### Aim of the exercise
The answer must consist only of the lines from the line with "Image resolution: width=1024, height=1651." to the line with "universe (307, 125)", both included, exactly as they stand below.

### Supplied entries

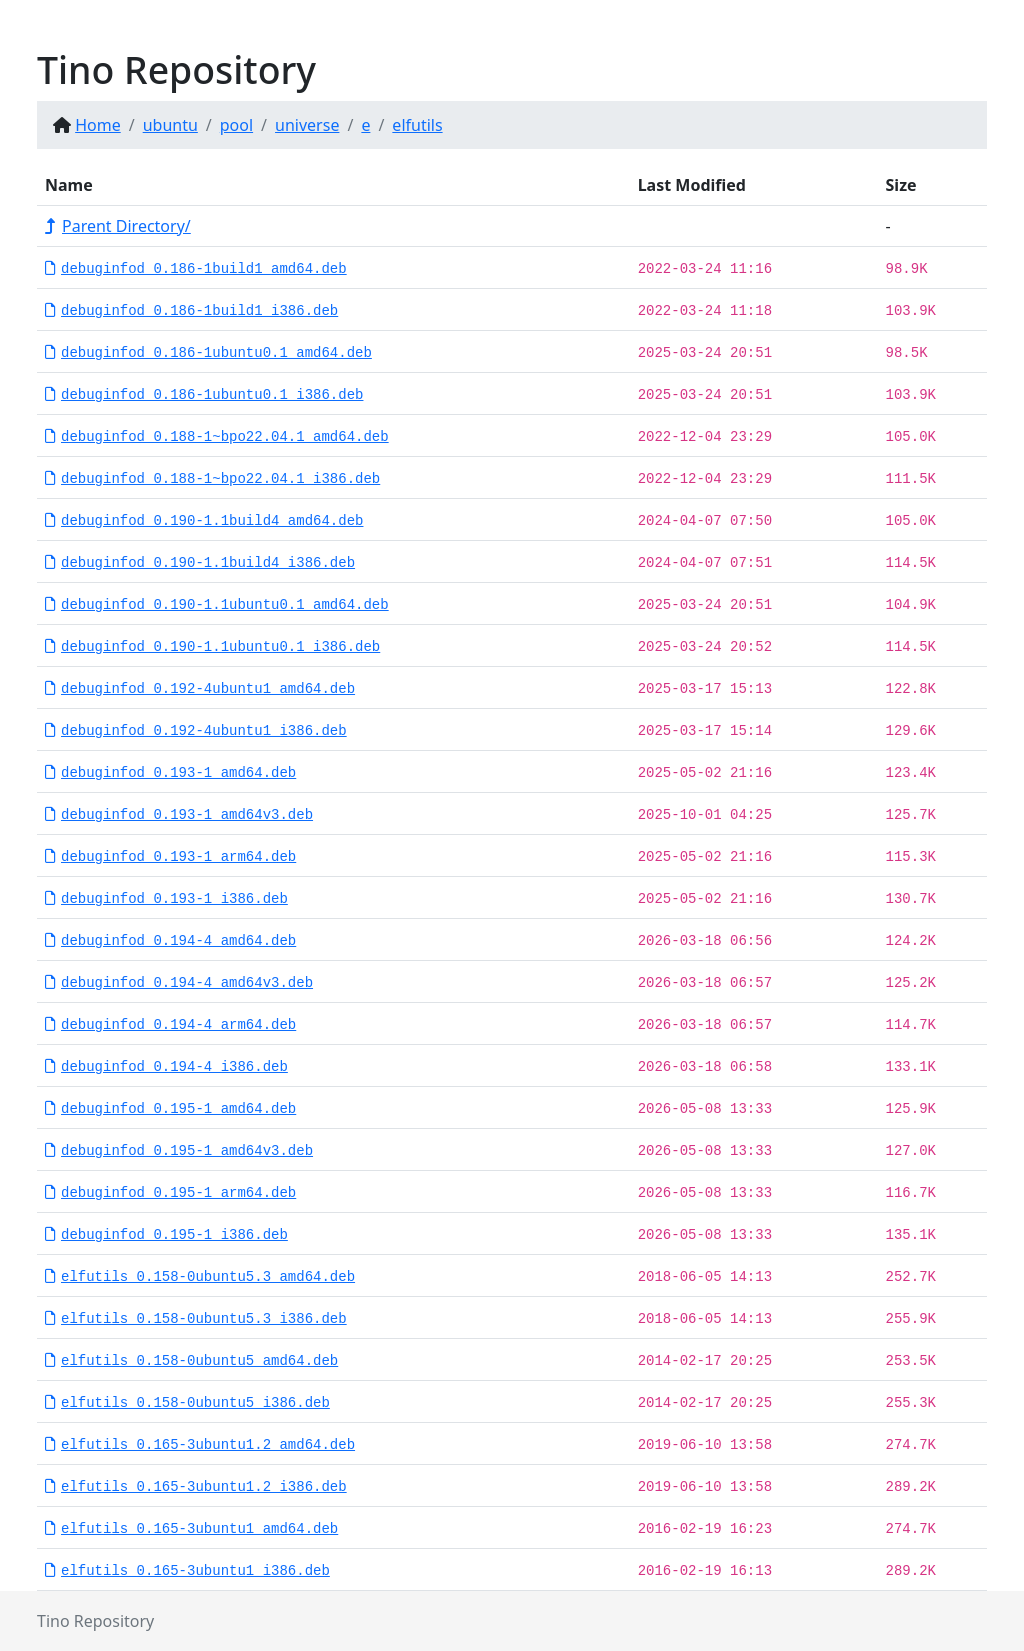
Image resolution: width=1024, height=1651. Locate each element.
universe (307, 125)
* * *
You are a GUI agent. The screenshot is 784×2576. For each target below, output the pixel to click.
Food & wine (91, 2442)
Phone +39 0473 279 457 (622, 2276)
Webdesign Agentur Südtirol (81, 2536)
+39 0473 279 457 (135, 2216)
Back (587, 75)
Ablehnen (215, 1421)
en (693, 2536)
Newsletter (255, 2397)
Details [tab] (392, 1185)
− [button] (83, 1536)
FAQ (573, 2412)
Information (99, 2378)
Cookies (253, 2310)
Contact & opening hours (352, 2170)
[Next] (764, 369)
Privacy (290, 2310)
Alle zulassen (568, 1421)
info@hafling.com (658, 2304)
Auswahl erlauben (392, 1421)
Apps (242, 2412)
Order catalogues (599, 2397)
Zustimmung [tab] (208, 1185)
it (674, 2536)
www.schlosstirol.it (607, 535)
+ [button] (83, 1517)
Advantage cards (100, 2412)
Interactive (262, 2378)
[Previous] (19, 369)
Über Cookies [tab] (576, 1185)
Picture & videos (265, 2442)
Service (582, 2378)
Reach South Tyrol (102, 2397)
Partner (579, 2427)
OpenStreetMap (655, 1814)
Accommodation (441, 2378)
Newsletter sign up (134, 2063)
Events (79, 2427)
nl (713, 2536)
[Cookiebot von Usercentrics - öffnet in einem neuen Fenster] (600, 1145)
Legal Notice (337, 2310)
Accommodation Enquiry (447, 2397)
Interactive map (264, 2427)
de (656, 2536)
---
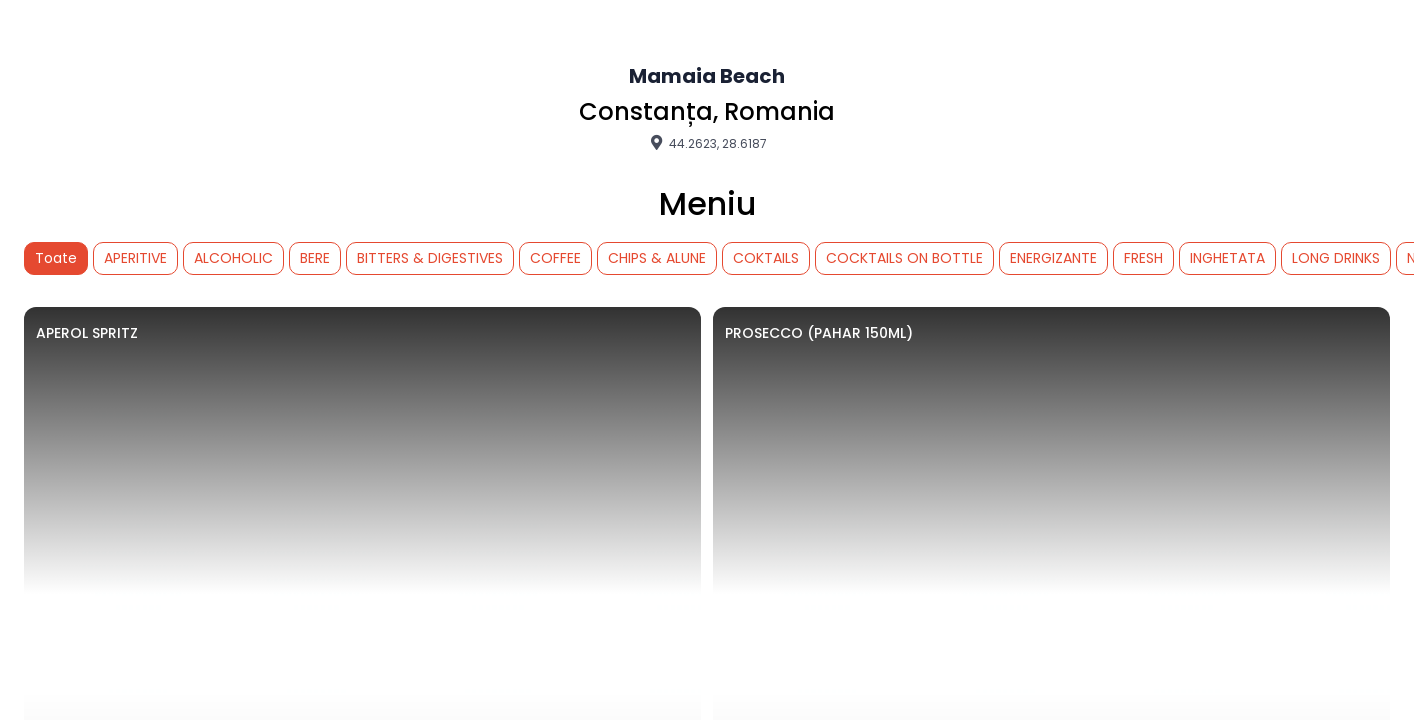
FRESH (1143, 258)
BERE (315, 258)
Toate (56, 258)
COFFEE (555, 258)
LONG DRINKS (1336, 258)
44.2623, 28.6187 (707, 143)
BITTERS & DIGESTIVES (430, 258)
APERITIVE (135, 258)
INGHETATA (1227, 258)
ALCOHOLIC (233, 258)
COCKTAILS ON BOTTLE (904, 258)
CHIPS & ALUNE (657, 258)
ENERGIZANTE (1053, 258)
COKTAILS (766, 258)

### Output of the task
Image resolution: width=1024, height=1651. Locate each element.
universe (307, 125)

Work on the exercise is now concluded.